**WORKING DATA:**
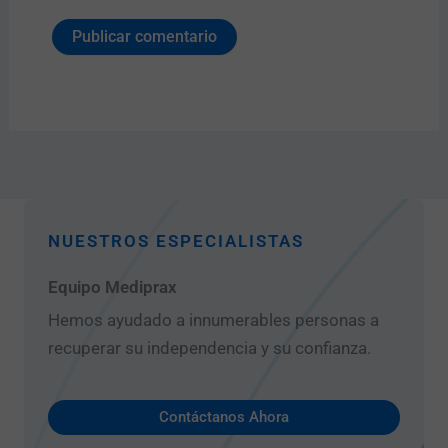
NUESTROS ESPECIALISTAS
Equipo Mediprax
Hemos ayudado a innumerables personas a
recuperar su independencia y su confianza.
Contáctanos Ahora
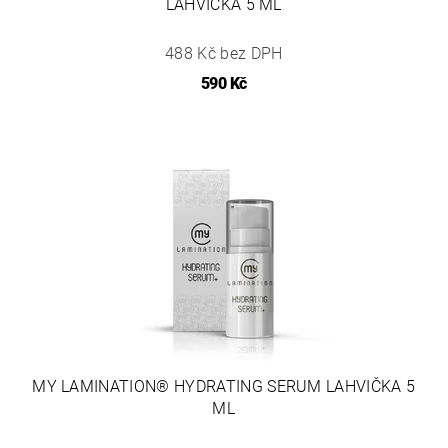
LAHVIČKA 5 ML
488 Kč bez DPH
590 Kč
MY LAMINATION® HYDRATING SERUM LAHVIČKA 5
ML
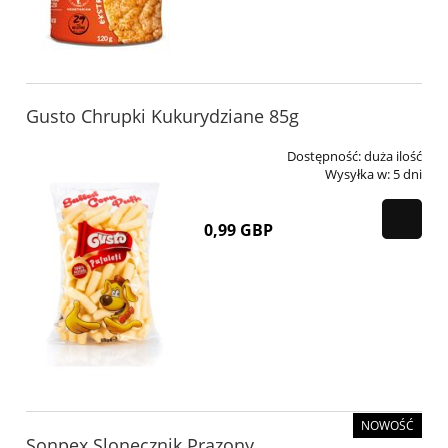
Gusto Chrupki Kukurydziane 85g
Dostępność:
duża ilość
Wysyłka w:
5 dni
0,99 GBP
NOWOŚĆ
Sonpex Slonecznik Prazony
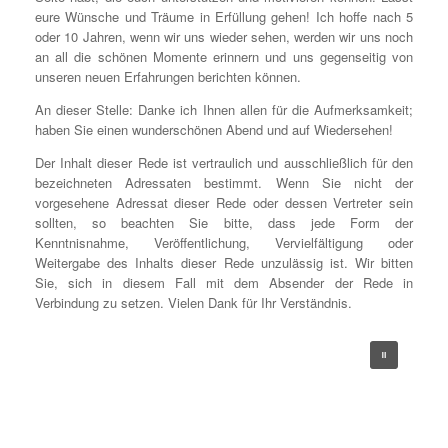
eure Wünsche und Träume in Erfüllung gehen! Ich hoffe nach 5
oder 10 Jahren, wenn wir uns wieder sehen, werden wir uns noch
an all die schönen Momente erinnern und uns gegenseitig von
unseren neuen Erfahrungen berichten können.
An dieser Stelle: Danke ich Ihnen allen für die Aufmerksamkeit;
haben Sie einen wunderschönen Abend und auf Wiedersehen!
Der Inhalt dieser Rede ist vertraulich und ausschließlich für den
bezeichneten Adressaten bestimmt. Wenn Sie nicht der
vorgesehene Adressat dieser Rede oder dessen Vertreter sein
sollten, so beachten Sie bitte, dass jede Form der
Kenntnisnahme, Veröffentlichung, Vervielfältigung oder
Weitergabe des Inhalts dieser Rede unzulässig ist. Wir bitten
Sie, sich in diesem Fall mit dem Absender der Rede in
Verbindung zu setzen. Vielen Dank für Ihr Verständnis.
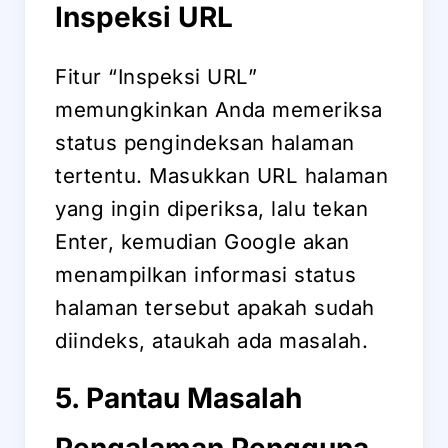
Inspeksi URL
Fitur “Inspeksi URL”
memungkinkan Anda memeriksa
status pengindeksan halaman
tertentu. Masukkan URL halaman
yang ingin diperiksa, lalu tekan
Enter, kemudian Google akan
menampilkan informasi status
halaman tersebut apakah sudah
diindeks, ataukah ada masalah.
5. Pantau Masalah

**WORK REQUEST:** This task calls for the lines from the line containing "MY LAMINATION® HYDRATING SERUM LAHVIČKA 5" through the end of the listing, set down exactly and only, with pictures omitted.

**RESULT OF THE EXERCISE:**
MY LAMINATION® HYDRATING SERUM LAHVIČKA 5
ML
Gusto Chrupki Kukurydziane 85g
Dostępność:
duża ilość
Wysyłka w:
5 dni
0,99 GBP
NOWOŚĆ
Sonpex Slonecznik Prazony
eure Wünsche und Träume in Erfüllung gehen! Ich hoffe nach 5
oder 10 Jahren, wenn wir uns wieder sehen, werden wir uns noch
an all die schönen Momente erinnern und uns gegenseitig von
unseren neuen Erfahrungen berichten können.
An dieser Stelle: Danke ich Ihnen allen für die Aufmerksamkeit;
haben Sie einen wunderschönen Abend und auf Wiedersehen!
Der Inhalt dieser Rede ist vertraulich und ausschließlich für den
bezeichneten Adressaten bestimmt. Wenn Sie nicht der
vorgesehene Adressat dieser Rede oder dessen Vertreter sein
sollten, so beachten Sie bitte, dass jede Form der
Kenntnisnahme, Veröffentlichung, Vervielfältigung oder
Weitergabe des Inhalts dieser Rede unzulässig ist. Wir bitten
Sie, sich in diesem Fall mit dem Absender der Rede in
Verbindung zu setzen. Vielen Dank für Ihr Verständnis.
Inspeksi URL
Fitur “Inspeksi URL”
memungkinkan Anda memeriksa
status pengindeksan halaman
tertentu. Masukkan URL halaman
yang ingin diperiksa, lalu tekan
Enter, kemudian Google akan
menampilkan informasi status
halaman tersebut apakah sudah
diindeks, ataukah ada masalah.
5. Pantau Masalah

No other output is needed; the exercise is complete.